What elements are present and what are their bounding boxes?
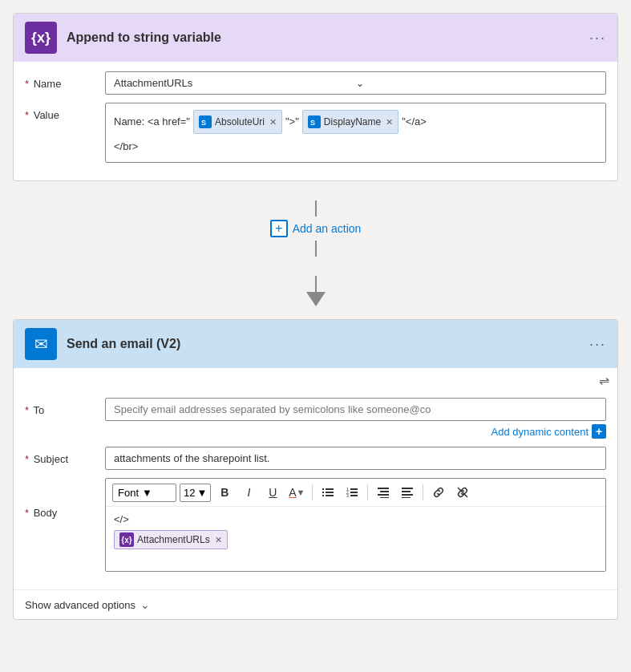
number-list-icon: 1.2.3. bbox=[346, 487, 358, 498]
svg-rect-9 bbox=[350, 488, 358, 490]
svg-rect-3 bbox=[326, 488, 334, 490]
svg-text:3.: 3. bbox=[346, 493, 350, 498]
transfer-icon-row: ⇌ bbox=[14, 368, 617, 388]
add-dynamic-label: Add dynamic content bbox=[491, 426, 589, 438]
number-list-button[interactable]: 1.2.3. bbox=[342, 482, 362, 503]
value-field-content: Name: <a href=" S AbsoluteUri ✕ ">" S bbox=[114, 110, 597, 134]
send-email-icon: ✉ bbox=[25, 328, 57, 360]
to-input[interactable] bbox=[105, 398, 606, 421]
advanced-options-chevron: ⌄ bbox=[140, 598, 150, 611]
svg-rect-7 bbox=[326, 495, 334, 496]
arrow-down-container bbox=[13, 269, 618, 319]
font-dropdown[interactable]: Font ▼ bbox=[112, 484, 176, 502]
token-label-2: DisplayName bbox=[324, 112, 381, 132]
arrow-head bbox=[306, 292, 326, 306]
append-card-menu[interactable]: ··· bbox=[589, 30, 606, 47]
send-email-title: Send an email (V2) bbox=[67, 337, 589, 351]
svg-rect-6 bbox=[322, 495, 324, 496]
subject-row: * Subject bbox=[25, 447, 606, 470]
name-row: * Name AttachmentURLs ⌄ bbox=[25, 71, 606, 95]
add-action-button[interactable]: + Add an action bbox=[264, 217, 368, 241]
value-text-3: "</a> bbox=[402, 111, 427, 132]
add-action-label: Add an action bbox=[293, 222, 362, 235]
add-dynamic-plus-icon: + bbox=[592, 424, 606, 439]
variable-icon: {x} bbox=[31, 30, 51, 47]
value-text-1: Name: <a href=" bbox=[114, 111, 190, 132]
var-icon: {x} bbox=[119, 532, 134, 547]
body-content-area[interactable]: </> {x} AttachmentURLs ✕ bbox=[106, 507, 605, 571]
advanced-options-label: Show advanced options bbox=[25, 599, 136, 611]
body-code-tag: </> bbox=[114, 513, 597, 525]
body-label: * Body bbox=[25, 478, 105, 519]
svg-rect-2 bbox=[322, 488, 324, 490]
display-name-token[interactable]: S DisplayName ✕ bbox=[302, 110, 398, 134]
toolbar-sep-1 bbox=[312, 484, 313, 500]
svg-text:S: S bbox=[201, 119, 206, 127]
value-row: * Value Name: <a href=" S AbsoluteUri ✕ bbox=[25, 103, 606, 163]
add-dynamic-button[interactable]: Add dynamic content + bbox=[491, 424, 606, 439]
attachment-token-close[interactable]: ✕ bbox=[215, 535, 222, 545]
link-icon bbox=[432, 486, 445, 499]
svg-text:S: S bbox=[310, 119, 315, 127]
append-card-body: * Name AttachmentURLs ⌄ * Value Name: <a… bbox=[14, 62, 617, 180]
token-close-1[interactable]: ✕ bbox=[269, 113, 277, 131]
svg-rect-4 bbox=[322, 492, 324, 493]
bold-button[interactable]: B bbox=[214, 482, 235, 503]
svg-rect-15 bbox=[380, 491, 389, 492]
value-newline: </br> bbox=[114, 137, 597, 156]
attachment-token-label: AttachmentURLs bbox=[137, 534, 210, 545]
svg-rect-19 bbox=[402, 491, 411, 492]
token-close-2[interactable]: ✕ bbox=[386, 113, 393, 131]
value-field[interactable]: Name: <a href=" S AbsoluteUri ✕ ">" S bbox=[105, 103, 606, 163]
body-row: * Body Font ▼ 12 ▼ B bbox=[25, 478, 606, 572]
font-dropdown-arrow: ▼ bbox=[142, 487, 152, 499]
absolute-uri-token[interactable]: S AbsoluteUri ✕ bbox=[193, 110, 282, 134]
bullet-list-button[interactable] bbox=[318, 482, 338, 503]
outlook-icon: ✉ bbox=[34, 334, 48, 354]
unlink-icon bbox=[456, 486, 469, 499]
token-label-1: AbsoluteUri bbox=[215, 112, 265, 132]
font-size-dropdown[interactable]: 12 ▼ bbox=[180, 484, 211, 502]
connector-line-top bbox=[315, 200, 317, 217]
append-card-header: {x} Append to string variable ··· bbox=[14, 14, 617, 62]
transfer-icon: ⇌ bbox=[599, 373, 609, 388]
indent-right-button[interactable] bbox=[397, 482, 418, 503]
toolbar-sep-3 bbox=[423, 484, 423, 500]
show-advanced-options[interactable]: Show advanced options ⌄ bbox=[14, 589, 617, 619]
italic-button[interactable]: I bbox=[238, 482, 259, 503]
svg-rect-17 bbox=[380, 497, 389, 498]
svg-rect-21 bbox=[402, 497, 411, 498]
underline-button[interactable]: U bbox=[262, 482, 283, 503]
unlink-button[interactable] bbox=[452, 482, 473, 503]
font-size-value: 12 bbox=[184, 487, 195, 499]
append-card-title: Append to string variable bbox=[67, 30, 589, 45]
body-editor: Font ▼ 12 ▼ B I U A ▼ bbox=[105, 478, 606, 572]
send-email-card: ✉ Send an email (V2) ··· ⇌ * To Add dyna… bbox=[13, 319, 618, 620]
link-button[interactable] bbox=[428, 482, 449, 503]
indent-left-button[interactable] bbox=[373, 482, 394, 503]
font-label: Font bbox=[118, 487, 139, 499]
indent-right-icon bbox=[402, 487, 413, 498]
svg-rect-5 bbox=[326, 492, 334, 493]
append-string-variable-card: {x} Append to string variable ··· * Name… bbox=[13, 13, 618, 181]
arrow-assembly bbox=[306, 276, 326, 306]
subject-label: * Subject bbox=[25, 447, 105, 465]
value-label: * Value bbox=[25, 103, 105, 121]
sp-icon-1: S bbox=[199, 115, 212, 128]
color-label: A bbox=[289, 486, 296, 499]
svg-rect-13 bbox=[350, 495, 358, 496]
to-control: Add dynamic content + bbox=[105, 398, 606, 439]
send-email-header: ✉ Send an email (V2) ··· bbox=[14, 320, 617, 368]
subject-input[interactable] bbox=[105, 447, 606, 470]
add-action-plus-icon: + bbox=[270, 220, 288, 237]
font-size-arrow: ▼ bbox=[196, 487, 207, 499]
font-color-button[interactable]: A ▼ bbox=[286, 482, 307, 503]
name-dropdown[interactable]: AttachmentURLs ⌄ bbox=[105, 71, 606, 95]
attachment-urls-token[interactable]: {x} AttachmentURLs ✕ bbox=[114, 530, 228, 549]
subject-control bbox=[105, 447, 606, 470]
value-text-2: ">" bbox=[285, 111, 299, 132]
send-email-menu[interactable]: ··· bbox=[589, 336, 606, 353]
name-label: * Name bbox=[25, 71, 105, 90]
bullet-list-icon bbox=[322, 487, 334, 498]
to-row: * To Add dynamic content + bbox=[25, 398, 606, 439]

=== WORK TO BE COMPLETED ===
Say how many lines in the data include the string "bullet", giving the number alone.

=== ANSWER TO THE PROBLEM ===
2